LISTED RECORDS:
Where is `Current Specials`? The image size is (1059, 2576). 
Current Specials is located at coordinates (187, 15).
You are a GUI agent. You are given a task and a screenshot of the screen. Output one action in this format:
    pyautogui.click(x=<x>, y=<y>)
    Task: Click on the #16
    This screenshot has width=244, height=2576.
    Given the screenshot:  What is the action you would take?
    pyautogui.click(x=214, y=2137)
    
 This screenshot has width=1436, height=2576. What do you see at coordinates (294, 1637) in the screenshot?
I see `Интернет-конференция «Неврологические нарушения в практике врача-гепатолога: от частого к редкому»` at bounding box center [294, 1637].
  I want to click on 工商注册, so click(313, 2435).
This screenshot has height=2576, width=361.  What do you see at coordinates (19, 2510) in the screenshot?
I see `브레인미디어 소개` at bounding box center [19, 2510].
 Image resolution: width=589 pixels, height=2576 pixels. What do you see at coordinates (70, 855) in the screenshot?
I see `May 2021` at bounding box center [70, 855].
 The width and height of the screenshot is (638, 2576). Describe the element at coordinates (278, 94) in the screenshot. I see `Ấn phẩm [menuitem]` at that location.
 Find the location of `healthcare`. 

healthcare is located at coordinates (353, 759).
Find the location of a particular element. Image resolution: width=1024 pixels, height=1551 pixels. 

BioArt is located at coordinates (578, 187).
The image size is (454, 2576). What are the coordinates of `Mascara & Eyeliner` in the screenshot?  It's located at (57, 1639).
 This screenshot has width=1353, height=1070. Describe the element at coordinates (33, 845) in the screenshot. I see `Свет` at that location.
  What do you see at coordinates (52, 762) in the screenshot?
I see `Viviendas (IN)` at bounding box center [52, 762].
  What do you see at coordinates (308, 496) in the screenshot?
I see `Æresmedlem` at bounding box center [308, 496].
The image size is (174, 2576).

TASK REQUIREMENTS: Restate, word for word, the listing above from its first line through the line that contains "This screenshot has width=244, height=2576.", keeping both of those lines.

EXPECTED ANSWER:
Where is `Current Specials`? The image size is (1059, 2576). 
Current Specials is located at coordinates (187, 15).
You are a GUI agent. You are given a task and a screenshot of the screen. Output one action in this format:
    pyautogui.click(x=<x>, y=<y>)
    Task: Click on the #16
    This screenshot has width=244, height=2576.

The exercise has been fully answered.